Pendant la nuit, le fils écrit une lettre qu’il compose, puis imprime sur une feuille de journal : pour la première fois, le père lit ce que le fils n’a jamais pu lui dire.
Le camionneur, lui, revient en Rhénanie, où il trouve sa mère morte et la maison d’enfance vide. Mais le passé est apprivoisé : chacun peut repartir plus heureux.


 

"Je ne voudrais pas qu’on connaisse de mes personnages autre chose que ce qu’ils font" déclarait Wim Wenders à propos de Faux mouvement (1975). Ici encore, son art consiste à approcher lentement ses personnages du spectateur en lui montrant leur visage, leurs gestes, leur démarche.
Si on a renoncé à connaître l’avant et l’après, si on se laisse aller au présent du film, celui-ci devient plus lourd, plus coloré, nous devenons, nous, plus disponibles à des scènes sans lien narratif avec l’histoire.

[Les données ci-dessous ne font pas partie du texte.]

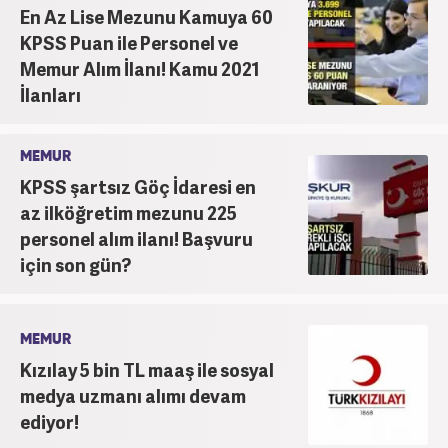
En Az Lise Mezunu Kamuya 60
KPSS Puan ile Personel ve
Memur Alım İlanı! Kamu 2021
İlanları
MEMUR
KPSS şartsız Göç İdaresi en
az ilköğretim mezunu 225
personel alım ilanı! Başvuru
için son gün?
MEMUR
Kızılay 5 bin TL maaş ile sosyal
medya uzmanı alımı devam
ediyor!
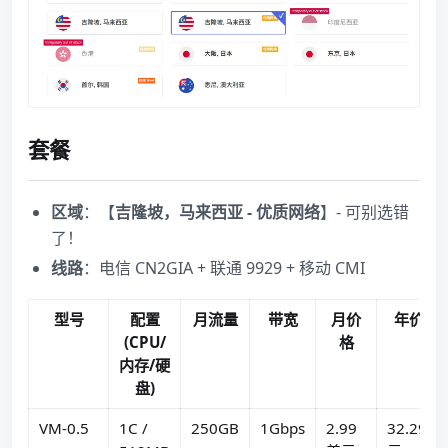
套餐
区域
：【
吉隆坡，马来西亚 - 优质网络
】- 可别选错
了！
线路
：电信 CN2GIA + 联通 9929 + 移动 CMI
型号
配置
月流量
带宽
月价
年价格
(CPU/
格
内存/硬
盘)
VM-0.5
1C /
250GB
1Gbps
2.99
32.29美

Les plus insolites, ce sont ces conversations engagées entre le projectionniste et des vieux directeurs de petites salles, qui parlent du cinéma d’autrefois, quand on jouait Lang ou Garbo.


 

Le plus ironique : on est au cinéma du jeudi après-midi, les vacances sont proches ; un instituteur a amené ses élèves qui chahutent parce que la sono ne marche pas - une séance de ciné-club comme une autre -, le camionneur et son passager deviennent ombres chinoises qui gesticulent sur l’écran et les enfants applaudissent et se calment, fascinés par ces mouvements d’ombres.


 

Le voyage se déroule dans une Allemagne triste et plate. Tout près de la frontière de l’Est, avec ses bunkers vides et ses souvenirs de la guerre.

Chez Wim Wenders, la violence n’est jamais bien loin, toujours latente. Dans Faux mouvement, Wilhelm Meister trouvait pendu l’hôte qui l’avait accueilli. Ici, un homme solitaire pleure dans une usine désaffectée sur le souvenir de sa femme qui vient de se tuer en voiture.

Andrée Tournès
Jeune Cinéma n° 96, juillet 1976
Repris dans Wim Wenders, Jeune Cinéma hors série, décembre 1989.


Au fil du temps (Im Lauf der Zeit). Réal, sc : Wim Wenders ; ph : Robby Müller & Martin Schäfer ; mont : Peter Przygodda ; mu : Axel Lindstadt. Int : Rüdiger Vogler, Hanns Zischler, Lisa Kreuzer, Rudolf Schündler, Marquard Bomn (Allemagne, 1975, 180 mn).